The important thing is that at the end, all data needs to be successfully
promoted to the repaired set before gc_grace. Why is that important? Because
after gc_grace, deleted data may be compacted away on replicas. But this will
not happen in case the tombstone and corresponding data will be in different
repaired/unrepaired sets, as those will not be compacted together. Also
remember that incremental will only validate sstables in unrepaired. As a
consequence, after the next incremental repair, the data from the unrepaired
set (but not the tombstone from repaired set) will be transferred to the other
replicas, where the data already had been compacted away before.

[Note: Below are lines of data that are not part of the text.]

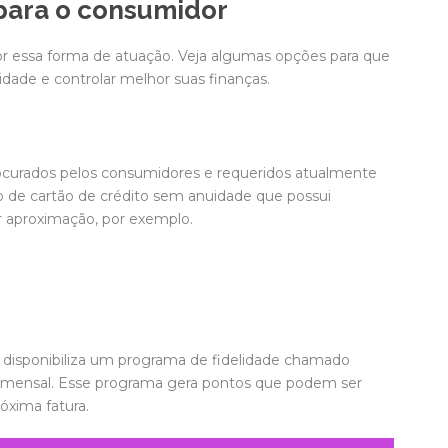
para o consumidor
por essa forma de atuação. Veja algumas opções para que
idade e controlar melhor suas finanças.
ocurados pelos consumidores e requeridos atualmente
de cartão de crédito sem anuidade que possui
r aproximação, por exemplo.
 disponibiliza um programa de fidelidade chamado
mensal. Esse programa gera pontos que podem ser
óxima fatura.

So how would this situation change if we'd not run anti-compaction (promote to
repaired) after full repairs at all? In this case we'd just let the unrepaired
set grow, which should not be a problem on its own. But the operator would be
responsible to schedule incremental repairs often enough to make sure the
promotion process is happening before gc_grace, to avoid the potential data
inconsistency issues describe above. The only other way to avoid these would be
not to run incremental repairs at all anymore, which would be fine, too. So
yes, I guess we could agree in this ticket under which situations it would be
acceptable to run full repairs with a --skip-anticompaction flag, but I'd also
like to hear how to communicate the correct scheduling to users, without just
handing them a loaded gun. Because currently you can't do wrong by mixing full
and incremental (as far as I can tell) and we can get away by telling people to
run any kind of repair at least once before gc_grace, e.g. weekly incremental
with every n-th as a full repair.
Exclusively running full repairs, even with included anti-compaction at the
end, is btw not as broken as you may thing. In that situation you simply don't
care about the unrepaired set. The anti-compaction at the end of the repair is
a waste, yes, but it's not so bad (performance wise), as we only have to
anti-compact new unrepaired data since the last repair. Not being able to
perform parallel -pr repairs is an unfortunate side-effect of this, but I'd
still prefer to recommend avoid using -pr in parallel and fall back to range
based repairs if the cluster size doesn't allow this. Doing subrange repairs
would actually cause the same problems as -pr, but with CASSANDRA-10422 it was
decided to skip them, so all the caveats described above will apply there,
although I'd not expect users doing subrange repairs mixed with incremental
repairs.
> Allow to run full repairs in 3.0 without additional cost of anti-compaction
> ---------------------------------------------------------------------------
>
> Key: CASSANDRA-13885
> URL: https://issues.apache.org/jira/browse/CASSANDRA-13885
> Project: Cassandra
> Issue Type: Bug
> Reporter: Thomas Steinmaurer
>
> This ticket is basically the result of the discussion in Cassandra user list:
> https://www.mail-archive.com/[email protected]/msg53562.html
> I was asked to open a ticket by Paulo Motta to think about back-porting
> running full repairs without the additional cost of anti-compaction.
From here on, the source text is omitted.